▶ **AIM OF THE EXERCISE**:
Exactly the lines from the one with "Detect and mask" through the end of the records below are needed, minus any pictures.

--- START ---

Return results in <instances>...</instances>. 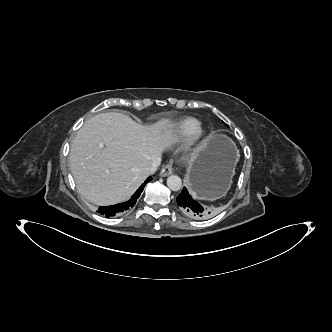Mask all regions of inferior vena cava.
I'll return each mask as SVG.
<instances>
[{
    "label": "inferior vena cava",
    "mask_w": 332,
    "mask_h": 332,
    "mask_svg": "<svg viewBox=\"0 0 332 332\" xmlns=\"http://www.w3.org/2000/svg\"><path fill=\"white\" fill-rule=\"evenodd\" d=\"M161 163V159L160 158H157L155 161H153L151 163L150 166H148L145 170L147 172L148 175H151V174H154L158 168V166L160 165Z\"/></svg>",
    "instance_id": "inferior-vena-cava-1"
}]
</instances>
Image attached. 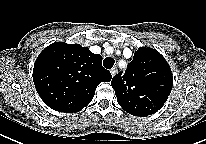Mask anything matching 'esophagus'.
I'll return each instance as SVG.
<instances>
[{
  "mask_svg": "<svg viewBox=\"0 0 206 144\" xmlns=\"http://www.w3.org/2000/svg\"><path fill=\"white\" fill-rule=\"evenodd\" d=\"M110 73L112 75V77H114L117 73V68L116 67H113L111 70H110Z\"/></svg>",
  "mask_w": 206,
  "mask_h": 144,
  "instance_id": "esophagus-1",
  "label": "esophagus"
}]
</instances>
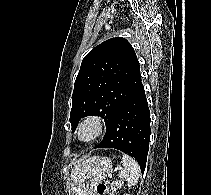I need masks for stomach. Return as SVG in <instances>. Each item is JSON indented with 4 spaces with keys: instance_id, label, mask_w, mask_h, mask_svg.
Returning <instances> with one entry per match:
<instances>
[{
    "instance_id": "stomach-1",
    "label": "stomach",
    "mask_w": 211,
    "mask_h": 195,
    "mask_svg": "<svg viewBox=\"0 0 211 195\" xmlns=\"http://www.w3.org/2000/svg\"><path fill=\"white\" fill-rule=\"evenodd\" d=\"M112 168V161L109 158L94 157L87 165L79 195H94L93 188L106 178Z\"/></svg>"
}]
</instances>
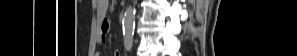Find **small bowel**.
<instances>
[{
    "mask_svg": "<svg viewBox=\"0 0 297 56\" xmlns=\"http://www.w3.org/2000/svg\"><path fill=\"white\" fill-rule=\"evenodd\" d=\"M98 16L100 18V33H99V42L104 43L107 38V33L109 30V21L107 20V12L109 9V2L106 0H99L97 4ZM115 56H120L119 52L115 53Z\"/></svg>",
    "mask_w": 297,
    "mask_h": 56,
    "instance_id": "obj_1",
    "label": "small bowel"
}]
</instances>
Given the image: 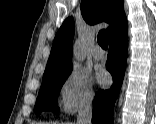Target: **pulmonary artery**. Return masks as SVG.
Segmentation results:
<instances>
[{"label": "pulmonary artery", "mask_w": 156, "mask_h": 124, "mask_svg": "<svg viewBox=\"0 0 156 124\" xmlns=\"http://www.w3.org/2000/svg\"><path fill=\"white\" fill-rule=\"evenodd\" d=\"M91 54H92L93 58L96 60H100L104 57L103 50L97 46L92 49Z\"/></svg>", "instance_id": "pulmonary-artery-1"}]
</instances>
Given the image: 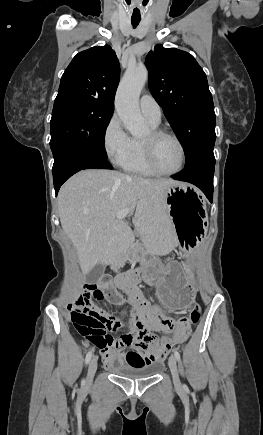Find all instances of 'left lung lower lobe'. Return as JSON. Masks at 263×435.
I'll return each mask as SVG.
<instances>
[{
	"label": "left lung lower lobe",
	"instance_id": "0a47b994",
	"mask_svg": "<svg viewBox=\"0 0 263 435\" xmlns=\"http://www.w3.org/2000/svg\"><path fill=\"white\" fill-rule=\"evenodd\" d=\"M215 158L213 149L201 152L191 161L185 164V170L172 178L186 181L200 188L210 202L213 201V176Z\"/></svg>",
	"mask_w": 263,
	"mask_h": 435
}]
</instances>
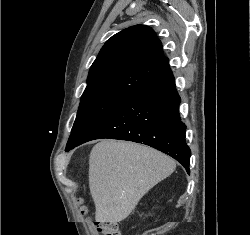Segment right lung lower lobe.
<instances>
[{"mask_svg":"<svg viewBox=\"0 0 250 235\" xmlns=\"http://www.w3.org/2000/svg\"><path fill=\"white\" fill-rule=\"evenodd\" d=\"M181 98L170 67L134 93L116 111L85 133L66 151L90 140L111 138L149 145L181 163L189 173L191 151L178 107Z\"/></svg>","mask_w":250,"mask_h":235,"instance_id":"98d812e1","label":"right lung lower lobe"}]
</instances>
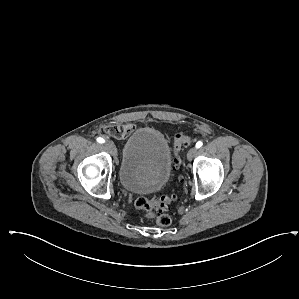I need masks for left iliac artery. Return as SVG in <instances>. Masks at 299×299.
<instances>
[{"label":"left iliac artery","mask_w":299,"mask_h":299,"mask_svg":"<svg viewBox=\"0 0 299 299\" xmlns=\"http://www.w3.org/2000/svg\"><path fill=\"white\" fill-rule=\"evenodd\" d=\"M202 145H203V142L202 141H198L196 143V148L198 149V148L202 147Z\"/></svg>","instance_id":"left-iliac-artery-1"}]
</instances>
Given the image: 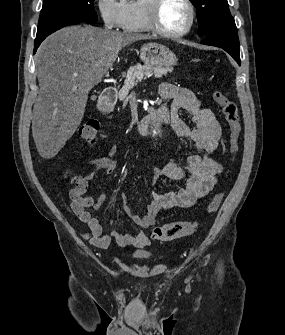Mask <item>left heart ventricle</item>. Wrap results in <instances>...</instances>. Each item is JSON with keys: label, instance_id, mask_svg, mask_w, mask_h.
Returning <instances> with one entry per match:
<instances>
[{"label": "left heart ventricle", "instance_id": "left-heart-ventricle-1", "mask_svg": "<svg viewBox=\"0 0 285 335\" xmlns=\"http://www.w3.org/2000/svg\"><path fill=\"white\" fill-rule=\"evenodd\" d=\"M163 25L171 31L183 28L189 20L188 8L179 1H168L164 4L161 13Z\"/></svg>", "mask_w": 285, "mask_h": 335}]
</instances>
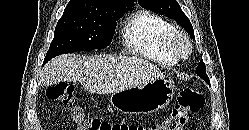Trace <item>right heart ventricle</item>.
<instances>
[{"label":"right heart ventricle","mask_w":249,"mask_h":130,"mask_svg":"<svg viewBox=\"0 0 249 130\" xmlns=\"http://www.w3.org/2000/svg\"><path fill=\"white\" fill-rule=\"evenodd\" d=\"M176 31L163 17L149 11L131 16L122 29V41L132 52L162 65H175L177 60L167 50V41Z\"/></svg>","instance_id":"obj_1"}]
</instances>
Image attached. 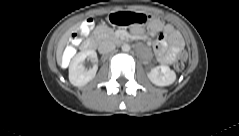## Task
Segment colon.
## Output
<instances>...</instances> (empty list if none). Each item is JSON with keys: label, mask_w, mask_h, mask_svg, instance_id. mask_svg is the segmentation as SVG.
<instances>
[{"label": "colon", "mask_w": 239, "mask_h": 136, "mask_svg": "<svg viewBox=\"0 0 239 136\" xmlns=\"http://www.w3.org/2000/svg\"><path fill=\"white\" fill-rule=\"evenodd\" d=\"M91 26H92V22H91L90 20H87V21L84 23V25H83V27H82V30H83L84 32H87V31H89V29L91 28ZM66 51H67V52H72L73 49H72L71 47H68V48L66 49ZM184 59H185V54H184L183 52H181V53L179 54L178 58L176 59L175 63H174V67H175V69H176L177 71H181V70L183 69V67H184Z\"/></svg>", "instance_id": "colon-1"}]
</instances>
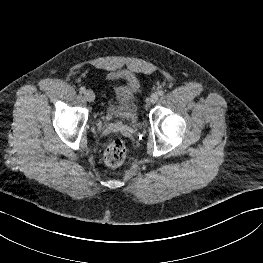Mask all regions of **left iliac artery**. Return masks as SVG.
<instances>
[{"label":"left iliac artery","instance_id":"obj_1","mask_svg":"<svg viewBox=\"0 0 263 263\" xmlns=\"http://www.w3.org/2000/svg\"><path fill=\"white\" fill-rule=\"evenodd\" d=\"M158 95L159 96H163L164 95V92L162 90L158 91Z\"/></svg>","mask_w":263,"mask_h":263}]
</instances>
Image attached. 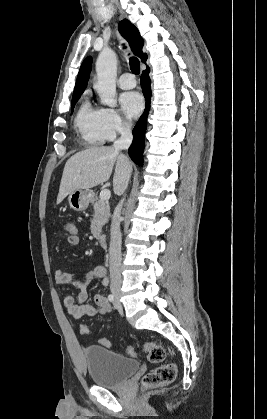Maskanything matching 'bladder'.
Here are the masks:
<instances>
[{"label":"bladder","instance_id":"1","mask_svg":"<svg viewBox=\"0 0 267 419\" xmlns=\"http://www.w3.org/2000/svg\"><path fill=\"white\" fill-rule=\"evenodd\" d=\"M88 374L92 382L105 388L124 384L139 369V362L122 356L100 345L84 349Z\"/></svg>","mask_w":267,"mask_h":419}]
</instances>
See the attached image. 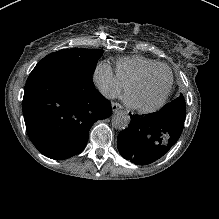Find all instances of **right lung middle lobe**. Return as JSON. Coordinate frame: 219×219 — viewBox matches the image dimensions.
I'll return each instance as SVG.
<instances>
[{"instance_id": "dd1d6c3e", "label": "right lung middle lobe", "mask_w": 219, "mask_h": 219, "mask_svg": "<svg viewBox=\"0 0 219 219\" xmlns=\"http://www.w3.org/2000/svg\"><path fill=\"white\" fill-rule=\"evenodd\" d=\"M103 52L104 51L100 49H63L47 55L36 65V67L45 65L53 61H69L80 66L89 74H92V70L96 65L98 59L102 56Z\"/></svg>"}]
</instances>
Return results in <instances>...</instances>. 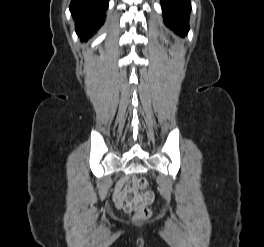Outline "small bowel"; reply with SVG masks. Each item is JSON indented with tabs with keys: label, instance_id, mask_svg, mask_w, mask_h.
I'll use <instances>...</instances> for the list:
<instances>
[{
	"label": "small bowel",
	"instance_id": "small-bowel-1",
	"mask_svg": "<svg viewBox=\"0 0 264 247\" xmlns=\"http://www.w3.org/2000/svg\"><path fill=\"white\" fill-rule=\"evenodd\" d=\"M130 194H132L130 179L128 177H123L121 180H119L116 183L114 187V192H113L114 199L119 205V199L124 198Z\"/></svg>",
	"mask_w": 264,
	"mask_h": 247
}]
</instances>
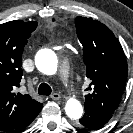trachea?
I'll use <instances>...</instances> for the list:
<instances>
[{"mask_svg": "<svg viewBox=\"0 0 133 133\" xmlns=\"http://www.w3.org/2000/svg\"><path fill=\"white\" fill-rule=\"evenodd\" d=\"M51 92H52V89H51V87L48 84H46V83L40 84V86L38 88L39 95L48 96V95L51 94Z\"/></svg>", "mask_w": 133, "mask_h": 133, "instance_id": "trachea-1", "label": "trachea"}]
</instances>
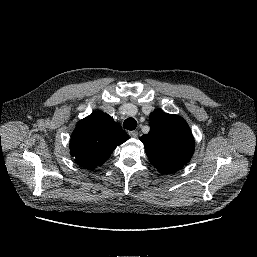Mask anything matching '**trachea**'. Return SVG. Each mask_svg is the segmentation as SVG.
Here are the masks:
<instances>
[{
  "mask_svg": "<svg viewBox=\"0 0 257 257\" xmlns=\"http://www.w3.org/2000/svg\"><path fill=\"white\" fill-rule=\"evenodd\" d=\"M123 127L127 130H134L137 127V122L134 118H127L123 123Z\"/></svg>",
  "mask_w": 257,
  "mask_h": 257,
  "instance_id": "3493384b",
  "label": "trachea"
}]
</instances>
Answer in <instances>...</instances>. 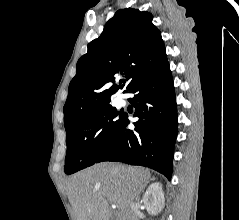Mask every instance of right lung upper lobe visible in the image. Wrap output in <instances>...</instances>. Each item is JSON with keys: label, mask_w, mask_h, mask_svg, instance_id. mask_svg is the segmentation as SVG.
<instances>
[{"label": "right lung upper lobe", "mask_w": 239, "mask_h": 220, "mask_svg": "<svg viewBox=\"0 0 239 220\" xmlns=\"http://www.w3.org/2000/svg\"><path fill=\"white\" fill-rule=\"evenodd\" d=\"M152 19L147 11L118 10L100 37L88 44L87 53L77 62L63 108L66 130L85 114L110 105L111 95L119 89L117 85L108 87L115 82V75H125L124 92H128L140 78L167 60L161 33Z\"/></svg>", "instance_id": "right-lung-upper-lobe-1"}]
</instances>
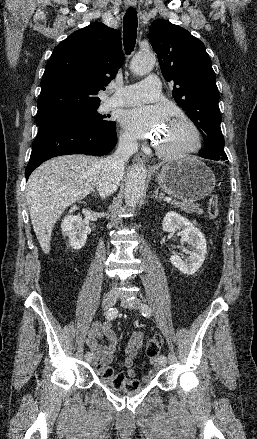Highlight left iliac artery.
<instances>
[{
  "label": "left iliac artery",
  "mask_w": 257,
  "mask_h": 439,
  "mask_svg": "<svg viewBox=\"0 0 257 439\" xmlns=\"http://www.w3.org/2000/svg\"><path fill=\"white\" fill-rule=\"evenodd\" d=\"M141 313H142V315L144 317H150L152 311H151V308L148 305L143 304V305H141ZM166 361H167V359H166V357L164 355H161L159 357V362H165L166 363Z\"/></svg>",
  "instance_id": "left-iliac-artery-1"
}]
</instances>
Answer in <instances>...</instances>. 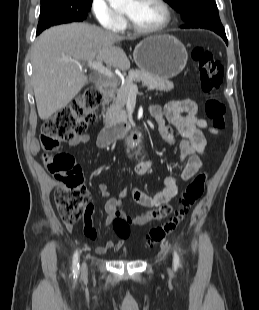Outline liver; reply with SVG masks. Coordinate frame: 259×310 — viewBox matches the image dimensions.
<instances>
[{"label":"liver","mask_w":259,"mask_h":310,"mask_svg":"<svg viewBox=\"0 0 259 310\" xmlns=\"http://www.w3.org/2000/svg\"><path fill=\"white\" fill-rule=\"evenodd\" d=\"M124 38L89 25L72 23L44 31L32 48L33 89L40 119L67 106L88 83L82 62L103 61L121 70L130 68Z\"/></svg>","instance_id":"obj_1"}]
</instances>
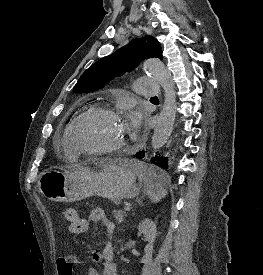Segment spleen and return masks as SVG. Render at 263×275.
Wrapping results in <instances>:
<instances>
[{"label": "spleen", "mask_w": 263, "mask_h": 275, "mask_svg": "<svg viewBox=\"0 0 263 275\" xmlns=\"http://www.w3.org/2000/svg\"><path fill=\"white\" fill-rule=\"evenodd\" d=\"M129 166L133 169L140 183L144 184V192L151 202L157 203L167 194L162 184L152 178L151 172L142 162L130 161Z\"/></svg>", "instance_id": "spleen-1"}]
</instances>
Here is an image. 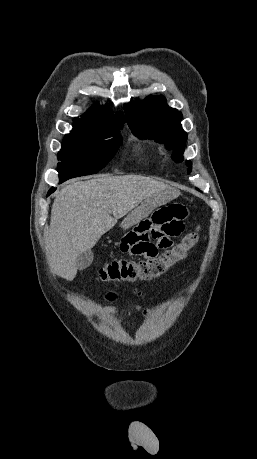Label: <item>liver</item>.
<instances>
[{"mask_svg": "<svg viewBox=\"0 0 257 459\" xmlns=\"http://www.w3.org/2000/svg\"><path fill=\"white\" fill-rule=\"evenodd\" d=\"M167 187L141 175L104 176L64 187L52 205L47 236L52 271L72 281L77 274L79 254L91 251L117 219Z\"/></svg>", "mask_w": 257, "mask_h": 459, "instance_id": "obj_1", "label": "liver"}]
</instances>
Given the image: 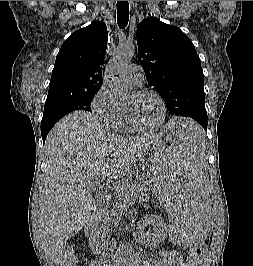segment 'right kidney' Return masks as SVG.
Segmentation results:
<instances>
[{"label":"right kidney","mask_w":253,"mask_h":266,"mask_svg":"<svg viewBox=\"0 0 253 266\" xmlns=\"http://www.w3.org/2000/svg\"><path fill=\"white\" fill-rule=\"evenodd\" d=\"M103 235L101 233L91 234L88 237V244L94 250L95 253H100L101 250V239Z\"/></svg>","instance_id":"obj_1"}]
</instances>
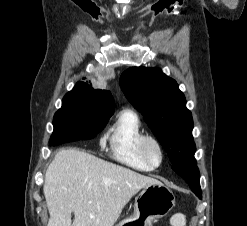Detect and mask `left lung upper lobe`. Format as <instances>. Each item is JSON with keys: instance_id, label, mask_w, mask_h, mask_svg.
<instances>
[{"instance_id": "left-lung-upper-lobe-1", "label": "left lung upper lobe", "mask_w": 247, "mask_h": 226, "mask_svg": "<svg viewBox=\"0 0 247 226\" xmlns=\"http://www.w3.org/2000/svg\"><path fill=\"white\" fill-rule=\"evenodd\" d=\"M120 87L144 116L173 166L196 162L192 114L174 79L157 68L132 67L121 75Z\"/></svg>"}]
</instances>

--- END ---

▶ **OUTPUT OF THE EXERCISE**:
Detect and mask `left lung upper lobe`. Format as <instances>. Each item is JSON with keys: instance_id, label, mask_w, mask_h, mask_svg.
<instances>
[{"instance_id": "left-lung-upper-lobe-1", "label": "left lung upper lobe", "mask_w": 247, "mask_h": 226, "mask_svg": "<svg viewBox=\"0 0 247 226\" xmlns=\"http://www.w3.org/2000/svg\"><path fill=\"white\" fill-rule=\"evenodd\" d=\"M120 87L144 116L173 166L196 162L192 114L174 79L157 68L132 67L121 75Z\"/></svg>"}]
</instances>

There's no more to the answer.